# PROVIDED MATERIAL:
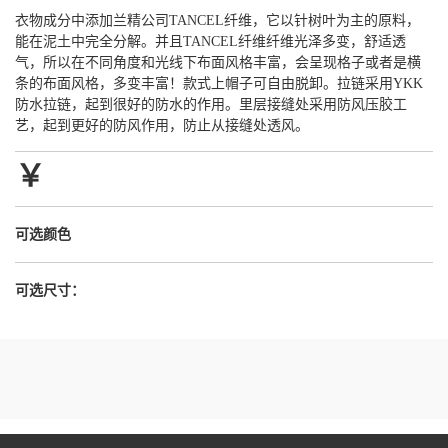
衣物成分中添加兰精公司TANCEL纤维，它以针树叶为主的原料，
能在泥土中完全分解。并且TANCEL纤维纤维光泽多变，舒适透
气，所以在不同角度和光线下布面风格丰富，会呈现格子或者是横
条的布面风格，多变丰富！款式上帽子可自由脱卸。拉链采用YKK
防水拉链，起到很好的防水的作用。里层接缝处采用防风压胶工
艺，起到更好的防风作用，防止从接缝处透风。
￥
可选颜色
可选尺寸：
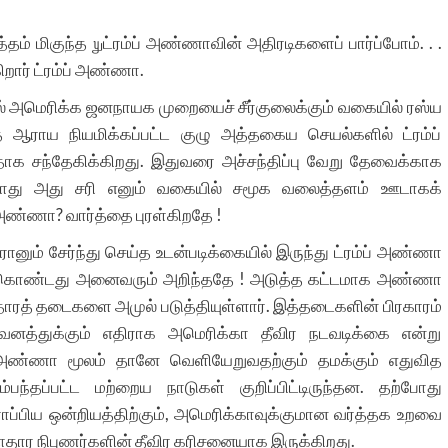
ித்தம் மிகுந்த ௶ட்ரம்ப் அண்ணாவின் அதிரடிகளைப் பார்ப்போம். . .
ிறார் ட்ரம்ப் அண்ணா.
ில் அமெரிக்க ஜனநாயக முறையைச் சீர்குலைக்கும் வகையில் ரஸ்ய
ை ஆராய நியமிக்கப்பட்ட குழு அத்தகைய செயல்களில் ட்ரம்ப்
தாக சந்தேகிக்கிறது. இதுவரை அச்சந்திப்பு வேறு தேவைக்காக
்போது அது சரி எனும் வகையில் சமூக வலைத்தளம் ஊடாகக்
்ன அண்ணா? வார்த்தை புரள்கிறதே !
ானும் சேர்ந்து செய்த உடன்படிக்கையில் இருந்து ட்ரம்ப் அண்ணா
 கொண்டது அனைவரும் அறிந்ததே ! அடுத்த கட்டமாக அண்ணா
தாரத் தடைகளை அமுல் படுத்தியுள்ளார். இத்தடைகளின் பிரகாரம்
வனத்துக்கும் எதிராக அமெரிக்கா தீவிர நடவடிக்கை என்று
ம்ப் அண்ணா மூலம் தானே வெளியேறுவதற்கும் தமக்கும் எதுவித
்பந்தப்பட்ட மற்றைய நாடுகள் குறிப்பிட்டிருந்தன. தற்போது
ரோப்பிய ஒன்றியத்திற்கும், அமெரிக்காவுக்குமான வர்த்தக உறவை
தார நிபுணர்களின் தீவிர கரிசனையாக இருக்கிறது.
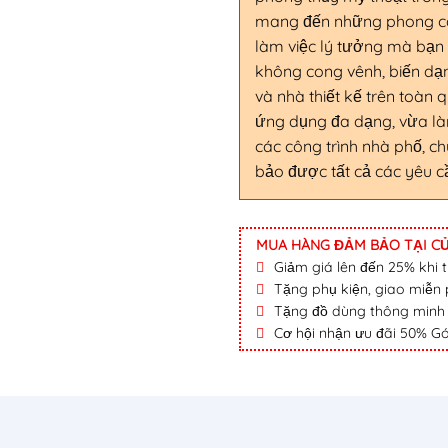
mang đến những phong các
làm việc lý tưởng mà bạn
không cong vênh, biến dạn
và nhà thiết kế trên toàn
ứng dụng đa dạng, vừa là
các công trình nhà phố, c
bảo được tất cả các yêu c
MUA HÀNG ĐẢM BẢO TẠI CỬ
Giảm giá lên đến 25% khi th
Tặng phụ kiện, giao miễn p
Tặng đồ dùng thông minh nộ
Cơ hội nhận ưu đãi 50% Gó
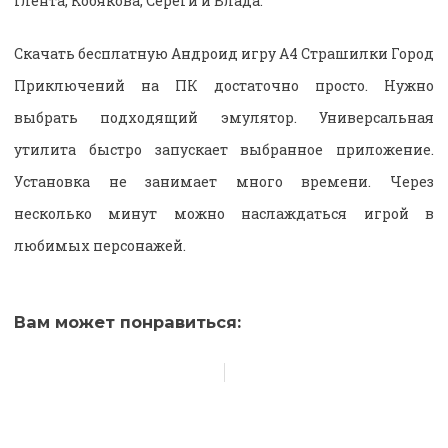
Глента, Кобякова, Сереги и Влада.
Скачать бесплатную Андроид игру А4 Страшилки Город
Приключений на ПК достаточно просто. Нужно
выбрать подходящий эмулятор. Универсальная
утилита быстро запускает выбранное приложение.
Установка не занимает много времени. Через
несколько минут можно наслаждаться игрой в
любимых персонажей.
Вам может понравиться:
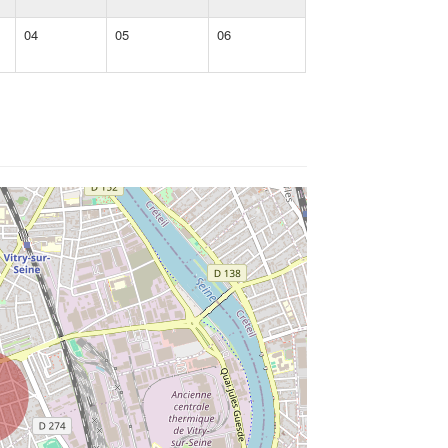
04
05
06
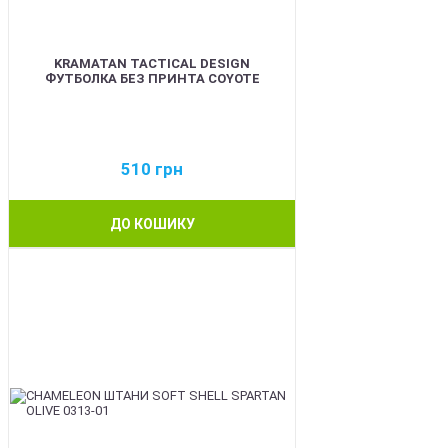
KRAMATAN TACTICAL DESIGN
ФУТБОЛКА БЕЗ ПРИНТА COYOTE
510
грн
ДО КОШИКУ
BEST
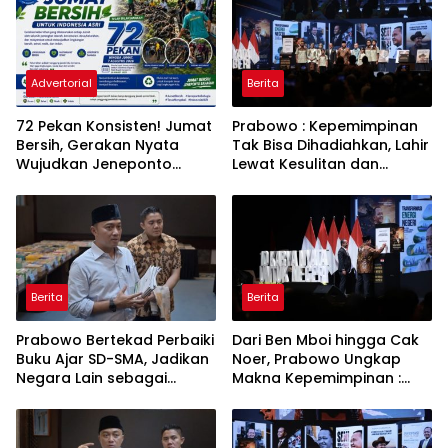
Advertorial
Berita
72 Pekan Konsisten! Jumat
Prabowo : Kepemimpinan
Bersih, Gerakan Nyata
Tak Bisa Dihadiahkan, Lahir
Wujudkan Jeneponto
Lewat Kesulitan dan
Bahagia dan Lingkungan
Keberanian
ASRI
Berita
Berita
Prabowo Bertekad Perbaiki
Dari Ben Mboi hingga Cak
Buku Ajar SD-SMA, Jadikan
Noer, Prabowo Ungkap
Negara Lain sebagai
Makna Kepemimpinan :
Referensi
Bekerja, Cintai Rakyat &
Gunakan Akal Sehat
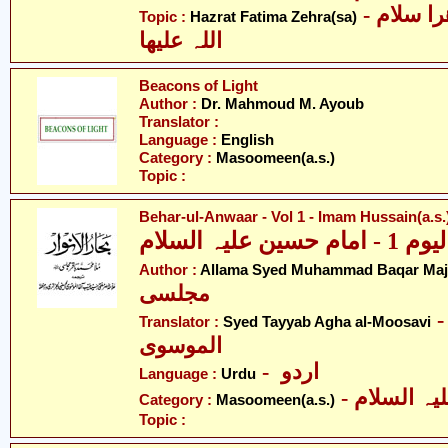
- حضرت فاطمہ زھرا سلام
Topic :
Hazrat Fatima Zehra(sa)
اللہ علیھا
Beacons of Light
Author :
Dr. Mahmoud M. Ayoub
Translator :
Language :
English
Category :
Masoomeen(a.s.)
Topic :
Behar-ul-Anwaar - Vol 1 - Imam Hussain(a.s.
علیہ السلام
Author :
Allama Syed Muhammad Baqar Majl
مجلسی
- ّد طیّب آغا
Translator :
Syed Tayyab Agha al-Moosavi
الموسوی
- اردو
Language :
Urdu
Category :
Masoomeen(a.s.)
Topic :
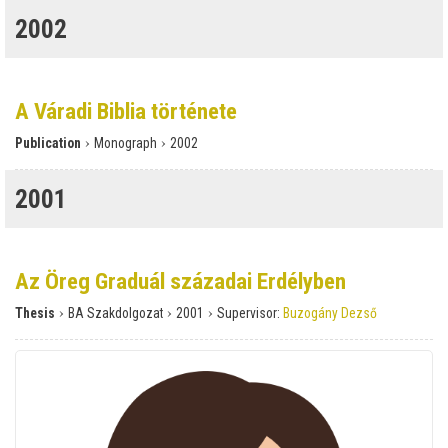
2002
A Váradi Biblia története
›
›
Publication
Monograph
2002
2001
Az Öreg Graduál századai Erdélyben
›
›
›
Thesis
BA Szakdolgozat
2001
Supervisor:
Buzogány Dezső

# EXERCISE GOAL:
Begin at the line containing "Dr. Mahmoud M. Ayoub" and copy every line through the end of the data above exactly, omitting the pictures.

# RESULT OF THE EXERCISE:
Dr. Mahmoud M. Ayoub
Translator :
Language :
English
Category :
Masoomeen(a.s.)
Topic :
Behar-ul-Anwaar - Vol 1 - Imam Hussain(a.s.
علیہ السلام
Author :
Allama Syed Muhammad Baqar Majl
مجلسی
- ّد طیّب آغا
Translator :
Syed Tayyab Agha al-Moosavi
الموسوی
- اردو
Language :
Urdu
Category :
Masoomeen(a.s.)
Topic :
2002
A Váradi Biblia története
›
›
Publication
Monograph
2002
2001
Az Öreg Graduál századai Erdélyben
›
›
›
Thesis
BA Szakdolgozat
2001
Supervisor:
Buzogány Dezső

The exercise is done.